By Hoon Chung
RICHMOND, Va. – On a recent Wednesday afternoon, while many students at Virginia Commonwealth University had their nose in a textbook, others were running around with a broomstick between their legs.
Securing a ball on her side with one hand holding a broomstick, a woman ran across the field. She bumped into a crowd of players, balls flying over her head and under her legs. She stopped, hurled her ball through a large hoop and scored!
The students were playing Quidditch, a sport derived from the Harry Potter book series popular with teenagers. In the novels, Quidditch is a semi-contact sport played by wizards and witches. In real life, it’s played by Muggles – author J.K. Rowling’s term for people without magical abilities.
Muggle Quidditch started in 2005 at Middlebury College in Vermont and has since spread to more than 200 campuses across the United States. For the past three years, Middlebury has hosted an intercollegiate Quidditch World Cup.
The World Cup tournament on Oct. 25 drew 21 teams – from Boston and Harvard universities to Texas A&M and even McGill University in Quebec, Canada. For the first time, VCU sent a team – the only delegation from Virginia.
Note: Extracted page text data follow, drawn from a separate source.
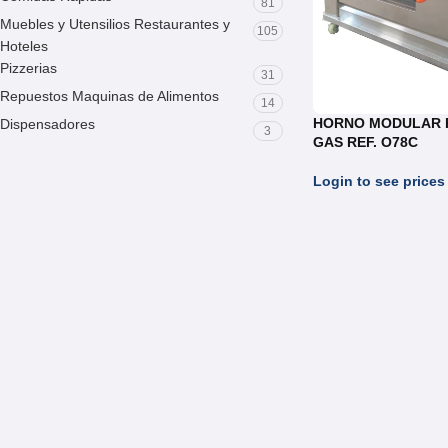
81
Muebles y Utensilios Restaurantes y
105
Hoteles
Pizzerias
31
Repuestos Maquinas de Alimentos
14
HORNO MODULAR P
Dispensadores
3
GAS REF. O78C
Login to see prices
VCU lost to Louisiana State and to Middlebury, which went on to win the World Cup for the second year in a row. (The play-by-play announcer jokingly called VCU’s defeat to Middlebury “the most devastating loss for Virginia since Appomattox Court House.”)
But members of VCU’s Quidditch team said they had fun.
“The World Cup was fantastic!” said Britni Puccio, the team’s captain.
The fun was tinged with pain, though.
“We actually had a really serious injury,” Puccio said. “While we were up against Louisiana State University, one of our members broken her collarbone and had to taken to the hospital. But other than that, we had a great time!”
And that’s what playing Quidditch is all about.
“This is a stress reliever for me,” Tejai Jordan, a VCU psychology major, said during a recent scrimmage on the Monroe Park campus. “This is the place where I come and relax, and I love the teammates.”
Another player, graduate student Amber Cummings, also enjoys the camaraderie: “We all just get along really well.”
VCU’s Quidditch club started in February 2008. The sport has attracted more and more students each year.
Matches are played between two seven-member teams. They often play on a soccer-type field; at each end are three elevated ring-shaped goals. Each player must hold a broomstick (in the Harry Potter books, the players are flying). Several “quaffles” – balls, such as volleyballs – are in play. The goal is to fling a quaffle through one of the goals.
While the VCU students played Quidditch, passers-by stopped to watch. Some think it’s silly for college students to play the fictional sport.
“We are adults now,” said John Han, a VCU junior. “It’s embarrassing to see fellow students running around with broomstick. Let’s let put our childish ways behind and grow up.”
But Quidditch player Amanda Price said the sport is a good match for university students.
“Being yourself is what all colleges is about,” she said.
“Let’s go out and experiment – do the things that we never did before. Have fun, look like an idiot but enjoy it. We will not likely have this kind of chance again.”